Problem details :: Only the number is needed: how many lines of the entries below contain the word "Zbyněk".

Data extract ::
---+---

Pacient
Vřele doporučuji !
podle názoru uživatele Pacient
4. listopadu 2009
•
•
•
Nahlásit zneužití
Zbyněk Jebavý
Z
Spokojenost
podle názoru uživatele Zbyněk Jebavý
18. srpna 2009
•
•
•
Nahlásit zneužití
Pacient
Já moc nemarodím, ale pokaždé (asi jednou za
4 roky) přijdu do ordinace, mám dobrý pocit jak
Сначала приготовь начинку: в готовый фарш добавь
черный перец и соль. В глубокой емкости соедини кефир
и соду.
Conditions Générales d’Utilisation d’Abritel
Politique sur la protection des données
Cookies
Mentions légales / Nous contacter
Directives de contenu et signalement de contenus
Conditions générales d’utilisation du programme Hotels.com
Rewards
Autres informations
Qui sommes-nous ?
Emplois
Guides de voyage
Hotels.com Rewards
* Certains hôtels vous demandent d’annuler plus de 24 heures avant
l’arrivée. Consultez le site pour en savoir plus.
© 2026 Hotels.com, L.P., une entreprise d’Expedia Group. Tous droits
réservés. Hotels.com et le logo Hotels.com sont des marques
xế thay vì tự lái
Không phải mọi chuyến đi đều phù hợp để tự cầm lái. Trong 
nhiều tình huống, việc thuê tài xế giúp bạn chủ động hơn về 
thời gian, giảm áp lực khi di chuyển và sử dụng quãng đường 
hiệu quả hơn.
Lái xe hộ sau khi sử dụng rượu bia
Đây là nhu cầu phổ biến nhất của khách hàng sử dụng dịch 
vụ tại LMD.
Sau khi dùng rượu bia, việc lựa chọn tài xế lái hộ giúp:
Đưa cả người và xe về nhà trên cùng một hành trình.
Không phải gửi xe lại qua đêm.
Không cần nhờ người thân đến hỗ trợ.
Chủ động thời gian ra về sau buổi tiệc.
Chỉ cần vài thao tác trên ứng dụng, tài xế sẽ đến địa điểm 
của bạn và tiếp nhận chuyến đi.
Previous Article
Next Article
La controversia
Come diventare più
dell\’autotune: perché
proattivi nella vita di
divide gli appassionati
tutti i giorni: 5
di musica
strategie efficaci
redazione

---+---

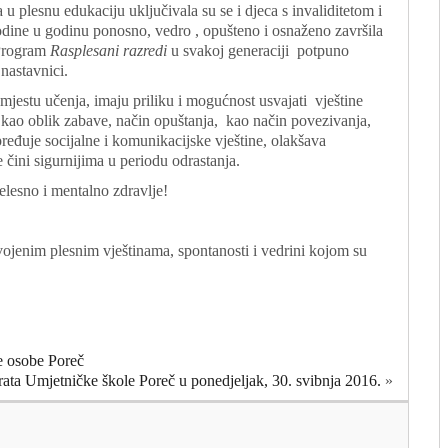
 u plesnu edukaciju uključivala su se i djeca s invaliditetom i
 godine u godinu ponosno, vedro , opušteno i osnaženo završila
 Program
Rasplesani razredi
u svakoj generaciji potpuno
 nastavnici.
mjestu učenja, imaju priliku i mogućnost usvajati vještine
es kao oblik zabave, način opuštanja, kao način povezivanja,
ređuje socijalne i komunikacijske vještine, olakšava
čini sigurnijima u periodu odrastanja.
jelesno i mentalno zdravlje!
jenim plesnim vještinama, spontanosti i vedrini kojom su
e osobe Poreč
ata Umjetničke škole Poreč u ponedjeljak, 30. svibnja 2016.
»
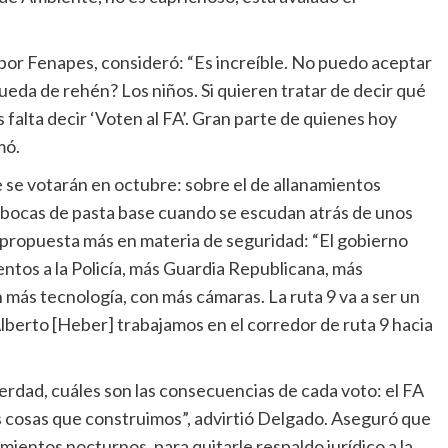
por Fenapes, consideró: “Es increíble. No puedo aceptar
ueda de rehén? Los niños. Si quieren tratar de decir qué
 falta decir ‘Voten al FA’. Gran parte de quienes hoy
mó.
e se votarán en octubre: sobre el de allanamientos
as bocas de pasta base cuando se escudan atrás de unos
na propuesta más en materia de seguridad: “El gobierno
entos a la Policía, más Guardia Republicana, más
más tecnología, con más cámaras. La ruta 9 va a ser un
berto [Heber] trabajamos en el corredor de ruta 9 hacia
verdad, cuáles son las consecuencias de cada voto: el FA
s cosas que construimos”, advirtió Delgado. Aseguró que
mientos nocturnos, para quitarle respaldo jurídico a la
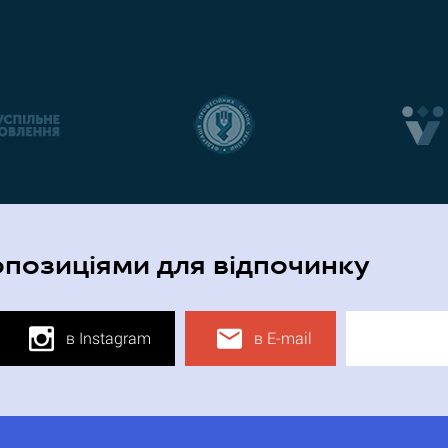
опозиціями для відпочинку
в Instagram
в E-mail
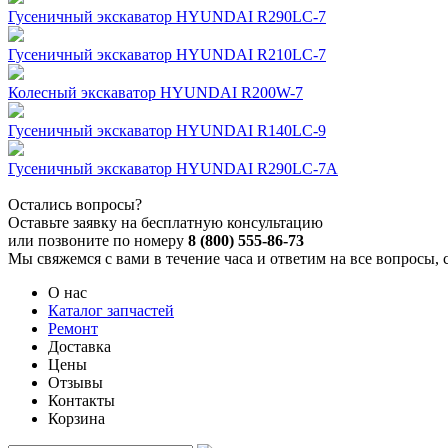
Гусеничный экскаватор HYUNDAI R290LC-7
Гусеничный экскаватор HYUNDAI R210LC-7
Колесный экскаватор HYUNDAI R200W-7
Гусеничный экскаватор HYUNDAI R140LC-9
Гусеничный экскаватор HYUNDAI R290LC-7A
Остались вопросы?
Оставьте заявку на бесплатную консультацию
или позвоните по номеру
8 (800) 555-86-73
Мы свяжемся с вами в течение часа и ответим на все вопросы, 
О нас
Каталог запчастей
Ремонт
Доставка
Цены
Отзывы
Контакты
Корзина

---+---

Exercise answer :: 2